[Saved entries]
[Start of section]

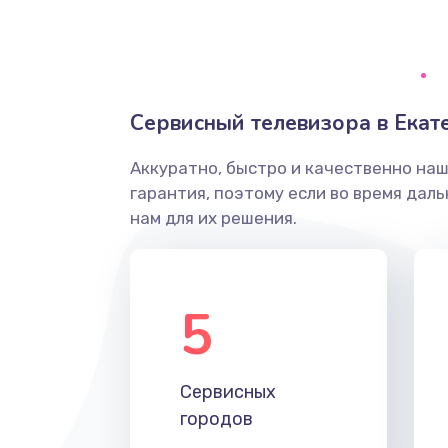
Ремонт системной платы
Снятие системных ошибок/про
Сервисный телевизора в Екат
ремонт
Аккуратно, быстро и качественно на
Ремонт разъема SIM-карты
гарантия, поэтому если во время дал
нам для их решения.
Модернизация
Устранение ошибок
5
Ремонт после залития
Сервисных
Ремонт электроплаты
городов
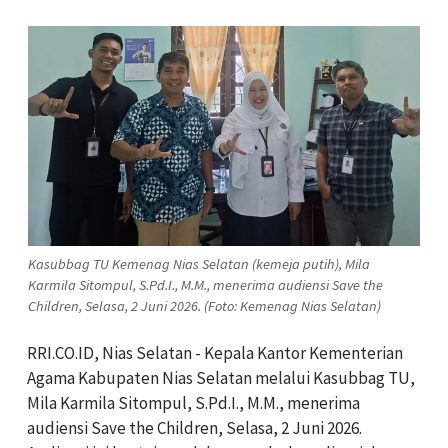
Kasubbag TU Kemenag Nias Selatan (kemeja putih), Mila
Karmila Sitompul, S.Pd.I., M.M., menerima audiensi Save the
Children, Selasa, 2 Juni 2026. (Foto: Kemenag Nias Selatan)
RRI.CO.ID, Nias Selatan - Kepala Kantor Kementerian
Agama Kabupaten Nias Selatan melalui Kasubbag TU,
Mila Karmila Sitompul, S.Pd.I., M.M., menerima
audiensi Save the Children, Selasa, 2 Juni 2026.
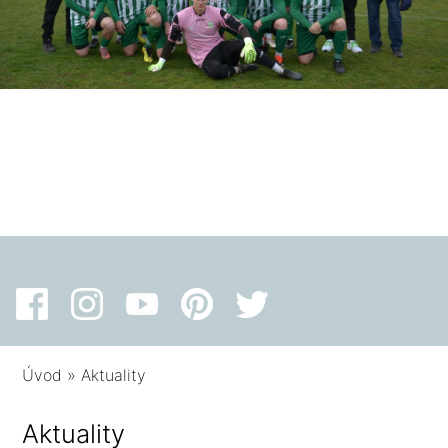
Úvod
»
Aktuality
Aktuality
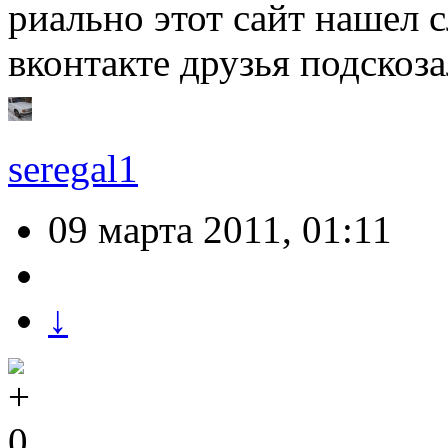
риально этот сайт нашел с
вконтакте друзья подскоз
seregal1
09 марта 2011, 01:11
↓
0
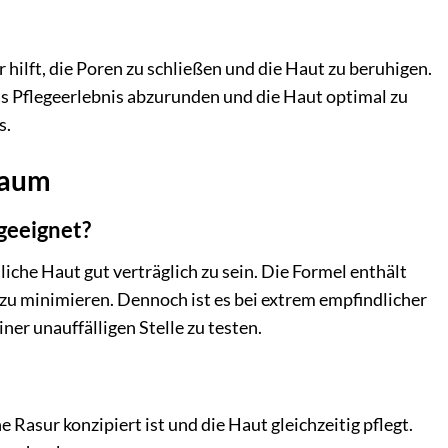
hilft, die Poren zu schließen und die Haut zu beruhigen.
s Pflegeerlebnis abzurunden und die Haut optimal zu
s.
haum
geeignet?
che Haut gut verträglich zu sein. Die Formel enthält
 zu minimieren. Dennoch ist es bei extrem empfindlicher
er unauffälligen Stelle zu testen.
asur konzipiert ist und die Haut gleichzeitig pflegt.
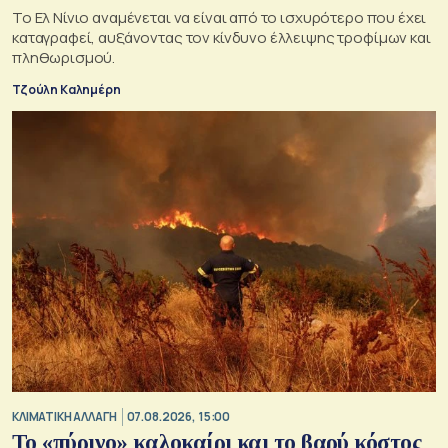
Το Ελ Νίνιο αναμένεται να είναι από το ισχυρότερο που έχει
καταγραφεί, αυξάνοντας τον κίνδυνο έλλειψης τροφίμων και
πληθωρισμού.
Τζούλη Καλημέρη
ΚΛΙΜΑΤΙΚΗ ΑΛΛΑΓΗ
07.08.2026, 15:00
Το «πύρινο» καλοκαίρι και το βαρύ κόστος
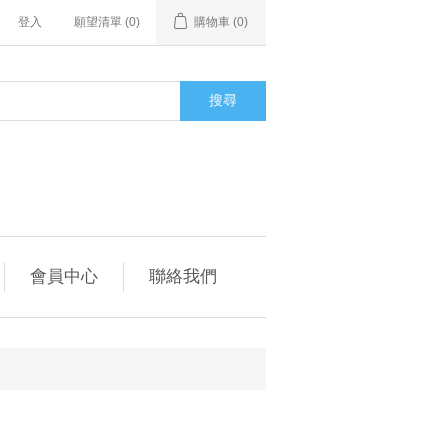
登入
願望清單
(0)
購物車
(0)
搜尋
會員中心
聯絡我們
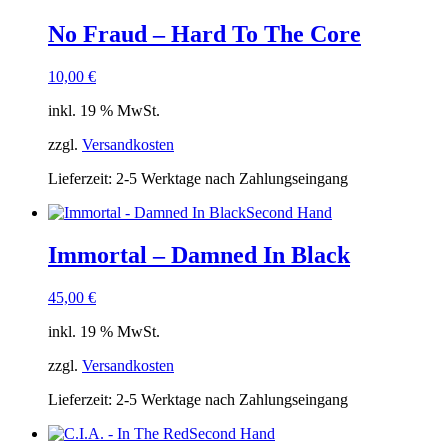
No Fraud – Hard To The Core
10,00
€
inkl. 19 % MwSt.
zzgl.
Versandkosten
Lieferzeit:
2-5 Werktage nach Zahlungseingang
Second Hand
Immortal – Damned In Black
45,00
€
inkl. 19 % MwSt.
zzgl.
Versandkosten
Lieferzeit:
2-5 Werktage nach Zahlungseingang
Second Hand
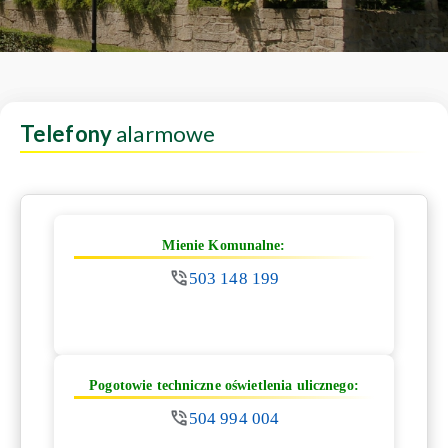
Telefony
alarmowe
Mienie Komunalne:
503 148 199
Pogotowie techniczne oświetlenia ulicznego:
504 994 004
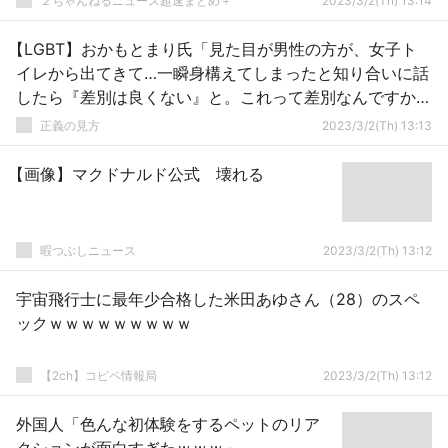
２ちゃんねるニュース超速まとめ＋
2023/3/2(Th) 13:14
【LGBT】おかもとまり氏「見た目が男性の方が、女子ト
イレから出てきて…一瞬身構えてしまったと知り合いに話
したら『差別は良くない』と。これって差別なんですか
ね…」
正義の見方
2023/3/2(Th) 13:13
【画像】マクドナルド公式 壊れる
暇つぶしニュース
2023/3/2(Th) 13:12
宇宙飛行士に最年少合格した米田あゆさん（28）のスペ
ックｗｗｗｗｗｗｗｗｗ
【2ch】コピペ情報局
2023/3/2(Th) 13:12
外国人「色んな初体験をするペットのリア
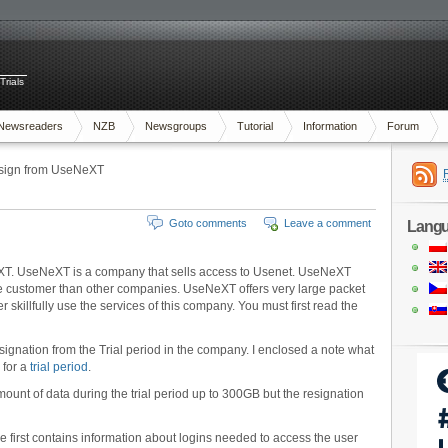
Trials
Newsreaders
NZB
Newsgroups
Tutorial
Information
Forum
esign from UseNeXT
Goto comments
Leave a comment
Lang
NeXT. UseNeXT is a company that sells access to Usenet. UseNeXT
he customer than other companies. UseNeXT offers very large packet
 skillfully use the services of this company. You must first read the
esignation from the Trial period in the company. I enclosed a note what
 for a
trial period
.
ount of data during the trial period up to 300GB but the resignation
he first contains information about logins needed to access the user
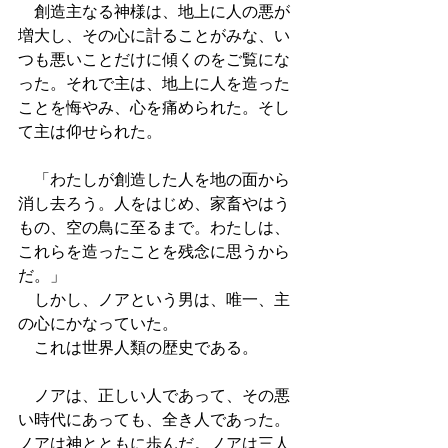
　創造主なる神様は、地上に人の悪が
増大し、その心に計ることがみな、い
つも悪いことだけに傾くのをご覧にな
った。それで主は、地上に人を造った
ことを悔やみ、心を痛められた。そし
て主は仰せられた。
　「わたしが創造した人を地の面から
消し去ろう。人をはじめ、家畜やはう
もの、空の鳥に至るまで。わたしは、
これらを造ったことを残念に思うから
だ。」 
　しかし、ノアという男は、唯一、主
の心にかなっていた。 
　これは世界人類の歴史である。
　ノアは、正しい人であって、その悪
い時代にあっても、全き人であった。
ノアは神とともに歩んだ。ノアは三人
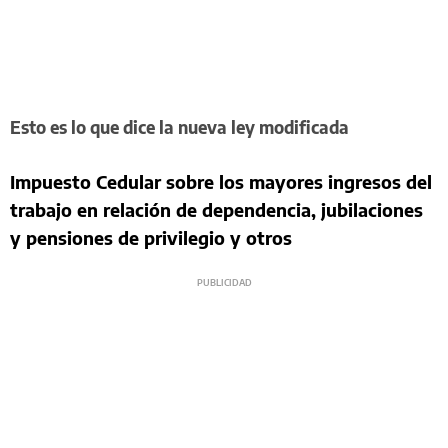
Esto es lo que dice la nueva ley modificada
Impuesto Cedular sobre los mayores ingresos del
trabajo en relación de dependencia, jubilaciones
y pensiones de privilegio y otros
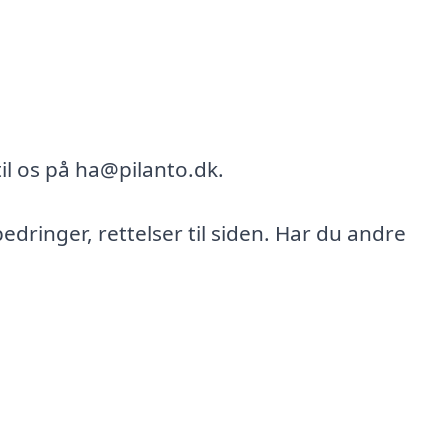
il os på ha@pilanto.dk.
bedringer, rettelser til siden. Har du andre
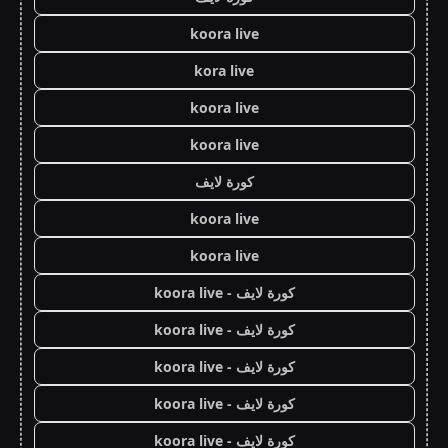
koora live
kora live
koora live
koora live
كورة لايف
koora live
koora live
كورة لايف - koora live
كورة لايف - koora live
كورة لايف - koora live
كورة لايف - koora live
كورة لايف - koora live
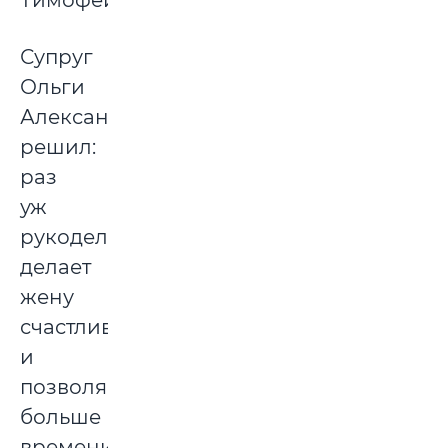
Тимофейка.
Супруг
Ольги
Александр
решил:
раз
уж
рукоделие
делает
жену
счастливой
и
позволяет
больше
времени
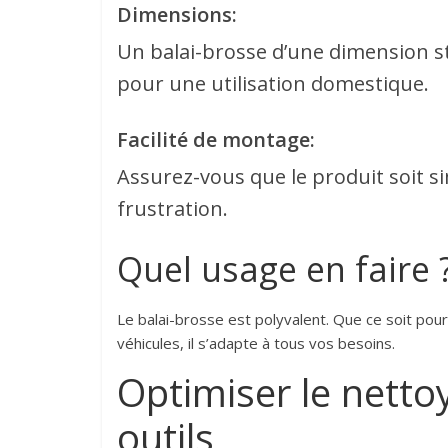
Dimensions:
Un balai-brosse d’une dimension st
pour une utilisation domestique.
Facilité de montage:
Assurez-vous que le produit soit s
frustration.
Quel usage en faire 
Le balai-brosse est polyvalent. Que ce soit po
véhicules, il s’adapte à tous vos besoins.
Optimiser le nettoy
outils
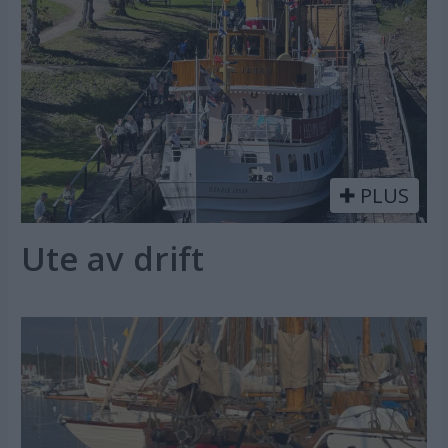
PLUS
Ute av drift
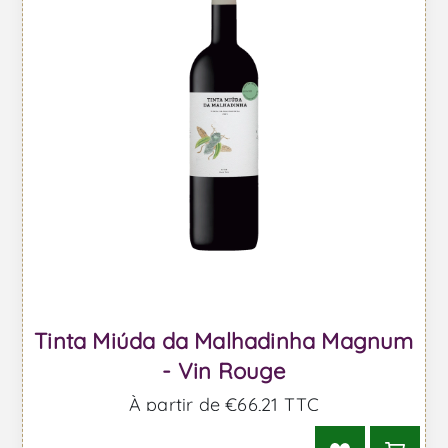
Tinta Miúda da Malhadinha Magnum
- Vin Rouge
À partir de €66,21 TTC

[End of section]

■ EXERCISE DETAILS
Pictures are to be dropped, and the remaining data set down exactly.

■ EXERCISE OUTPUT
Ремонт системной платы
Снятие системных ошибок/про
Сервисный телевизора в Екат
ремонт
Аккуратно, быстро и качественно на
Ремонт разъема SIM-карты
гарантия, поэтому если во время дал
нам для их решения.
Модернизация
Устранение ошибок
5
Ремонт после залития
Сервисных
Ремонт электроплаты
городов
Kasubbag TU Kemenag Nias Selatan (kemeja putih), Mila
Karmila Sitompul, S.Pd.I., M.M., menerima audiensi Save the
Children, Selasa, 2 Juni 2026. (Foto: Kemenag Nias Selatan)
RRI.CO.ID, Nias Selatan - Kepala Kantor Kementerian
Agama Kabupaten Nias Selatan melalui Kasubbag TU,
Mila Karmila Sitompul, S.Pd.I., M.M., menerima
audiensi Save the Children, Selasa, 2 Juni 2026.
Úvod
»
Aktuality
Aktuality
риально этот сайт нашел с
вконтакте друзья подскоз
seregal1
09 марта 2011, 01:11
↓
0
hilft, die Poren zu schließen und die Haut zu beruhigen.
s Pflegeerlebnis abzurunden und die Haut optimal zu
s.
haum
geeignet?
che Haut gut verträglich zu sein. Die Formel enthält
 zu minimieren. Dennoch ist es bei extrem empfindlicher
er unauffälligen Stelle zu testen.
asur konzipiert ist und die Haut gleichzeitig pflegt.
Το Ελ Νίνιο αναμένεται να είναι από το ισχυρότερο που έχει
καταγραφεί, αυξάνοντας τον κίνδυνο έλλειψης τροφίμων και
πληθωρισμού.
Τζούλη Καλημέρη
ΚΛΙΜΑΤΙΚΗ ΑΛΛΑΓΗ
07.08.2026, 15:00
Το «πύρινο» καλοκαίρι και το βαρύ κόστος
登入
願望清單
(0)
購物車
(0)
搜尋
會員中心
聯絡我們
No Fraud – Hard To The Core
10,00
€
inkl. 19 % MwSt.
zzgl.
Versandkosten
Lieferzeit:
2-5 Werktage nach Zahlungseingang
Second Hand
Immortal – Damned In Black
45,00
€
inkl. 19 % MwSt.
zzgl.
Versandkosten
Lieferzeit:
2-5 Werktage nach Zahlungseingang
Second Hand
Telefony
alarmowe
Mienie Komunalne:
503 148 199
Pogotowie techniczne oświetlenia ulicznego:
504 994 004
２ちゃんねるニュース超速まとめ＋
2023/3/2(Th) 13:14
【LGBT】おかもとまり氏「見た目が男性の方が、女子ト
イレから出てきて…一瞬身構えてしまったと知り合いに話
したら『差別は良くない』と。これって差別なんですか
ね…」
正義の見方
2023/3/2(Th) 13:13
【画像】マクドナルド公式 壊れる
暇つぶしニュース
2023/3/2(Th) 13:12
宇宙飛行士に最年少合格した米田あゆさん（28）のスペ
ックｗｗｗｗｗｗｗｗｗ
【2ch】コピペ情報局
2023/3/2(Th) 13:12
外国人「色んな初体験をするペットのリア
Trials
Newsreaders
NZB
Newsgroups
Tutorial
Information
Forum
esign from UseNeXT
Goto comments
Leave a comment
Lang
NeXT. UseNeXT is a company that sells access to Usenet. UseNeXT
he customer than other companies. UseNeXT offers very large packet
 skillfully use the services of this company. You must first read the
esignation from the Trial period in the company. I enclosed a note what
 for a
trial period
.
ount of data during the trial period up to 300GB but the resignation
he first contains information about logins needed to access the user
　創造主なる神様は、地上に人の悪が
増大し、その心に計ることがみな、い
つも悪いことだけに傾くのをご覧にな
った。それで主は、地上に人を造った
ことを悔やみ、心を痛められた。そし
て主は仰せられた。
　「わたしが創造した人を地の面から
消し去ろう。人をはじめ、家畜やはう
もの、空の鳥に至るまで。わたしは、
これらを造ったことを残念に思うから
だ。」 
　しかし、ノアという男は、唯一、主
の心にかなっていた。 
　これは世界人類の歴史である。
　ノアは、正しい人であって、その悪
い時代にあっても、全き人であった。
ノアは神とともに歩んだ。ノアは三人
Esto es lo que dice la nueva ley modificada
Impuesto Cedular sobre los mayores ingresos del
trabajo en relación de dependencia, jubilaciones
y pensiones de privilegio y otros
il os på ha@pilanto.dk.
bedringer, rettelser til siden. Har du andre
koora live
kora live
koora live
koora live
كورة لايف
koora live
koora live
كورة لايف - koora live
كورة لايف - koora live
كورة لايف - koora live
كورة لايف - koora live
كورة لايف - koora live
Тимофейка.
Супруг
Ольги
Александр
решил:
раз
уж
рукоделие
делает
жену
счастливой
и
позволяет
больше
времени
Dimensions:
Un balai-brosse d’une dimension st
pour une utilisation domestique.
Facilité de montage:
Assurez-vous que le produit soit s
frustration.
Quel usage en faire 
Le balai-brosse est polyvalent. Que ce soit po
véhicules, il s’adapte à tous vos besoins.
Optimiser le nettoy
outils
PLUS
Ute av drift
Tinta Miúda da Malhadinha Magnum
- Vin Rouge
À partir de €66,21 TTC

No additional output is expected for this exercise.